→ **Work task**:
Transcribe each of the entries exactly.
** Opening The records block **
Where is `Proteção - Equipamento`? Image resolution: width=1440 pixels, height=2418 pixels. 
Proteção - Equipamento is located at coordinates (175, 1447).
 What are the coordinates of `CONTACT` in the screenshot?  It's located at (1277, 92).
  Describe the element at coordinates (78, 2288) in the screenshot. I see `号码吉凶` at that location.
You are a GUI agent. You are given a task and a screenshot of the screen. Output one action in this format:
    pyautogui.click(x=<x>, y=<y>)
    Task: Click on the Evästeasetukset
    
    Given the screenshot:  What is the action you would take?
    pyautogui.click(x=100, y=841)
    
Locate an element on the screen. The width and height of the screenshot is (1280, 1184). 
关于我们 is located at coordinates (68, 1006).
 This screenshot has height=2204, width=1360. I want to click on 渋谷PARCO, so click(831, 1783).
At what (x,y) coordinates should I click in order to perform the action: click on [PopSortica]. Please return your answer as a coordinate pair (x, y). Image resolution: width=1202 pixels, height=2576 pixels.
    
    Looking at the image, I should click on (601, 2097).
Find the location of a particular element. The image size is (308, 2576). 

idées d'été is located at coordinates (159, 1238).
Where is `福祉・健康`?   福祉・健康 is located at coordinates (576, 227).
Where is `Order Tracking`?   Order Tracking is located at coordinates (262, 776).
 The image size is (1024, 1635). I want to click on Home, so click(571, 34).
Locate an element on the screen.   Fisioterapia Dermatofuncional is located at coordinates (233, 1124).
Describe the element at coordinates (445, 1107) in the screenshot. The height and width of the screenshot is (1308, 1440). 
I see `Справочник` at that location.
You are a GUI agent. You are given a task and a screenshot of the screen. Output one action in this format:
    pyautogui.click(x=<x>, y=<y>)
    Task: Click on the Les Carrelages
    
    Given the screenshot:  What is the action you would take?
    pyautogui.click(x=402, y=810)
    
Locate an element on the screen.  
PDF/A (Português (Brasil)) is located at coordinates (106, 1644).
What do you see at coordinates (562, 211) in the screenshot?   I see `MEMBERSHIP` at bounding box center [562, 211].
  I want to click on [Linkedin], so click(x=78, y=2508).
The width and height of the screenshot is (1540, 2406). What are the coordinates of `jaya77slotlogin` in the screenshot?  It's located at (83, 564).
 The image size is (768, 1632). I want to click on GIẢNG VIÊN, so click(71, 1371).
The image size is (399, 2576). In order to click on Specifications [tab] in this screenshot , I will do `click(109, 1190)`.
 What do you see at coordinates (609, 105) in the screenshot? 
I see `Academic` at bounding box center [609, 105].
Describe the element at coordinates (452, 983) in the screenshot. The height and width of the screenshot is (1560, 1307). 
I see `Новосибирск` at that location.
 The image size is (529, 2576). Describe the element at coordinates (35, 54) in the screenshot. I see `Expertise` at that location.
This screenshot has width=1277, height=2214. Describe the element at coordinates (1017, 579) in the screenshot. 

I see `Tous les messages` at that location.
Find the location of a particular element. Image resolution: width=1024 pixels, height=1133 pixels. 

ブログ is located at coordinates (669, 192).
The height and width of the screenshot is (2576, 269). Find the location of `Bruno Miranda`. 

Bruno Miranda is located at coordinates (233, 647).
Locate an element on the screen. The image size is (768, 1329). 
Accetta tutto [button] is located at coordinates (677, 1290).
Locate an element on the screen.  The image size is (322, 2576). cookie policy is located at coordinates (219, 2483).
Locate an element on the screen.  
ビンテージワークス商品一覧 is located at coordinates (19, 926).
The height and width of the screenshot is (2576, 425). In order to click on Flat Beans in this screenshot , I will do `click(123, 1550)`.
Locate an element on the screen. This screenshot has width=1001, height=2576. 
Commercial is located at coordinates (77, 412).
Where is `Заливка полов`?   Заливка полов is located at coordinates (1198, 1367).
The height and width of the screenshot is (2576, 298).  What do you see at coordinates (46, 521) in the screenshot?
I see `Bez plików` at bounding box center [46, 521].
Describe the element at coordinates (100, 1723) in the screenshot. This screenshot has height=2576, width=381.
** Closing The records block **
→ **Task output**:
Where is `Proteção - Equipamento`? Image resolution: width=1440 pixels, height=2418 pixels. 
Proteção - Equipamento is located at coordinates (175, 1447).
 What are the coordinates of `CONTACT` in the screenshot?  It's located at (1277, 92).
  Describe the element at coordinates (78, 2288) in the screenshot. I see `号码吉凶` at that location.
You are a GUI agent. You are given a task and a screenshot of the screen. Output one action in this format:
    pyautogui.click(x=<x>, y=<y>)
    Task: Click on the Evästeasetukset
    
    Given the screenshot:  What is the action you would take?
    pyautogui.click(x=100, y=841)
    
Locate an element on the screen. The width and height of the screenshot is (1280, 1184). 
关于我们 is located at coordinates (68, 1006).
 This screenshot has height=2204, width=1360. I want to click on 渋谷PARCO, so click(831, 1783).
At what (x,y) coordinates should I click in order to perform the action: click on [PopSortica]. Please return your answer as a coordinate pair (x, y). Image resolution: width=1202 pixels, height=2576 pixels.
    
    Looking at the image, I should click on (601, 2097).
Find the location of a particular element. The image size is (308, 2576). 

idées d'été is located at coordinates (159, 1238).
Where is `福祉・健康`?   福祉・健康 is located at coordinates (576, 227).
Where is `Order Tracking`?   Order Tracking is located at coordinates (262, 776).
 The image size is (1024, 1635). I want to click on Home, so click(571, 34).
Locate an element on the screen.   Fisioterapia Dermatofuncional is located at coordinates (233, 1124).
Describe the element at coordinates (445, 1107) in the screenshot. The height and width of the screenshot is (1308, 1440). 
I see `Справочник` at that location.
You are a GUI agent. You are given a task and a screenshot of the screen. Output one action in this format:
    pyautogui.click(x=<x>, y=<y>)
    Task: Click on the Les Carrelages
    
    Given the screenshot:  What is the action you would take?
    pyautogui.click(x=402, y=810)
    
Locate an element on the screen.  
PDF/A (Português (Brasil)) is located at coordinates (106, 1644).
What do you see at coordinates (562, 211) in the screenshot?   I see `MEMBERSHIP` at bounding box center [562, 211].
  I want to click on [Linkedin], so click(x=78, y=2508).
The width and height of the screenshot is (1540, 2406). What are the coordinates of `jaya77slotlogin` in the screenshot?  It's located at (83, 564).
 The image size is (768, 1632). I want to click on GIẢNG VIÊN, so click(71, 1371).
The image size is (399, 2576). In order to click on Specifications [tab] in this screenshot , I will do `click(109, 1190)`.
 What do you see at coordinates (609, 105) in the screenshot? 
I see `Academic` at bounding box center [609, 105].
Describe the element at coordinates (452, 983) in the screenshot. The height and width of the screenshot is (1560, 1307). 
I see `Новосибирск` at that location.
 The image size is (529, 2576). Describe the element at coordinates (35, 54) in the screenshot. I see `Expertise` at that location.
This screenshot has width=1277, height=2214. Describe the element at coordinates (1017, 579) in the screenshot. 

I see `Tous les messages` at that location.
Find the location of a particular element. Image resolution: width=1024 pixels, height=1133 pixels. 

ブログ is located at coordinates (669, 192).
The height and width of the screenshot is (2576, 269). Find the location of `Bruno Miranda`. 

Bruno Miranda is located at coordinates (233, 647).
Locate an element on the screen. The image size is (768, 1329). 
Accetta tutto [button] is located at coordinates (677, 1290).
Locate an element on the screen.  The image size is (322, 2576). cookie policy is located at coordinates (219, 2483).
Locate an element on the screen.  
ビンテージワークス商品一覧 is located at coordinates (19, 926).
The height and width of the screenshot is (2576, 425). In order to click on Flat Beans in this screenshot , I will do `click(123, 1550)`.
Locate an element on the screen. This screenshot has width=1001, height=2576. 
Commercial is located at coordinates (77, 412).
Where is `Заливка полов`?   Заливка полов is located at coordinates (1198, 1367).
The height and width of the screenshot is (2576, 298).  What do you see at coordinates (46, 521) in the screenshot?
I see `Bez plików` at bounding box center [46, 521].
Describe the element at coordinates (100, 1723) in the screenshot. This screenshot has height=2576, width=381.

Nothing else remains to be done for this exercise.